→ **WHAT TO DO**
Starting with the line that contains "Neck and Shoulder Massager [Neck", copy every line through the end of the data below, exactly and with nothing added.

→ **DATA FOR THE TASK**
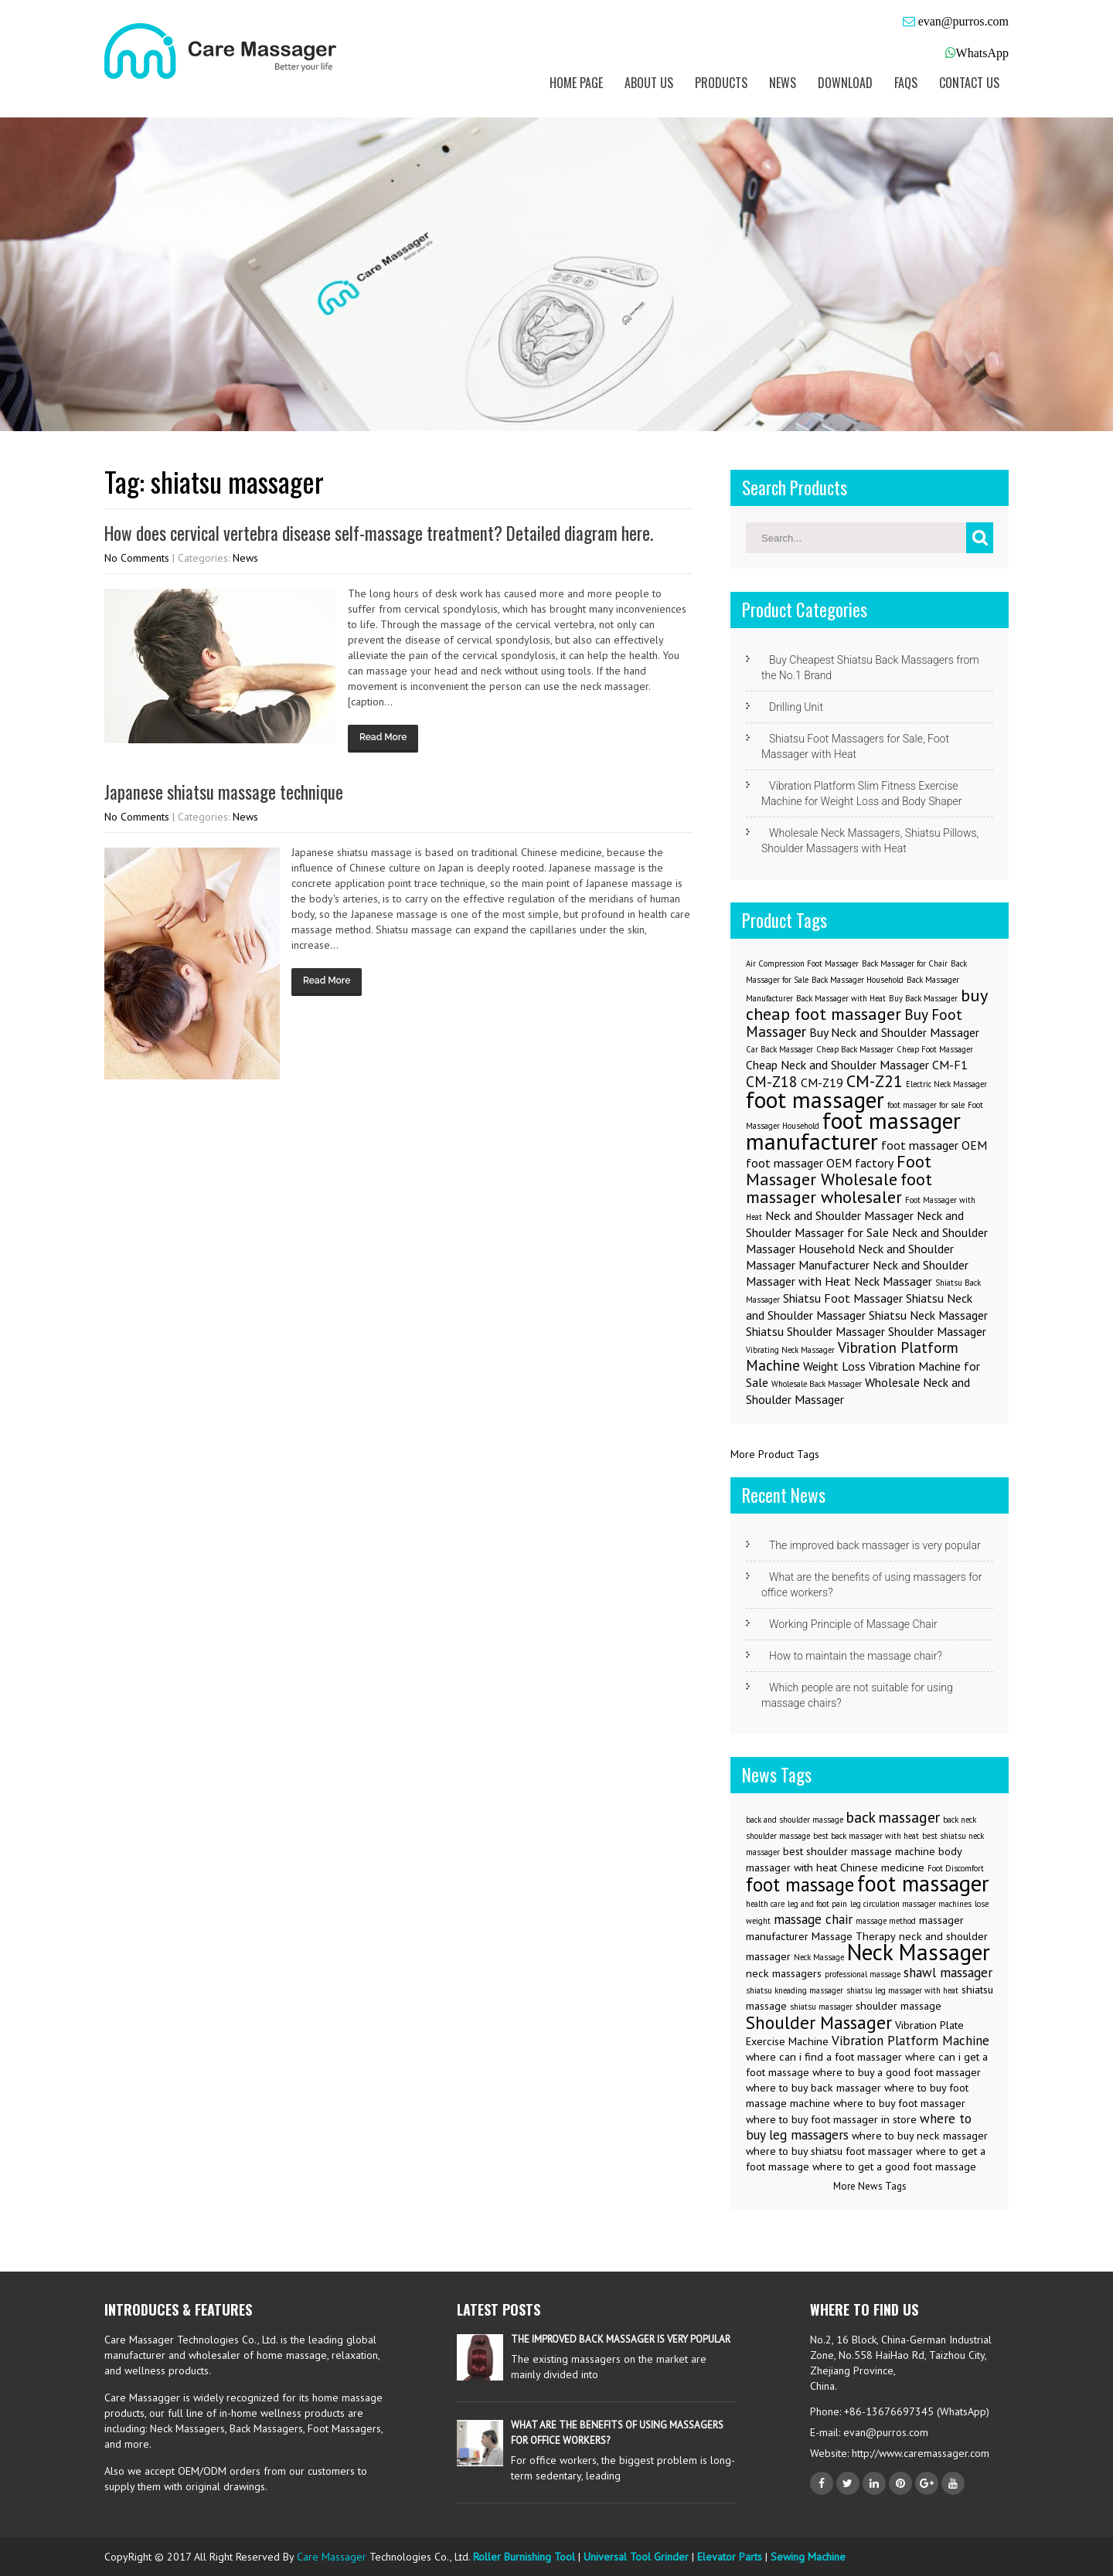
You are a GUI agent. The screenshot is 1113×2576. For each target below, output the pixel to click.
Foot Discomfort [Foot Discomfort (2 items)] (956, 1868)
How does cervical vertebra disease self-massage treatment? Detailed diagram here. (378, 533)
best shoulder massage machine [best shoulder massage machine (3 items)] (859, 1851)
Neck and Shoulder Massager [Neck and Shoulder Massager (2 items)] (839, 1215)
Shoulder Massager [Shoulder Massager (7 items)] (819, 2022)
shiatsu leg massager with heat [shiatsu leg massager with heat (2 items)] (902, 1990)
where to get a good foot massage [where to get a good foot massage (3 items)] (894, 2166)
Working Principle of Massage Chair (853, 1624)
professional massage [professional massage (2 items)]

→ **RESPONSE**
Neck and Shoulder Massager [Neck and Shoulder Massager (2 items)] (839, 1215)
Shoulder Massager [Shoulder Massager (7 items)] (819, 2022)
shiatsu leg massager with heat [shiatsu leg massager with heat (2 items)] (902, 1990)
where to get a good foot massage [where to get a good foot massage (3 items)] (894, 2166)
Working Principle of Massage Chair (853, 1624)
professional massage [professional massage (2 items)]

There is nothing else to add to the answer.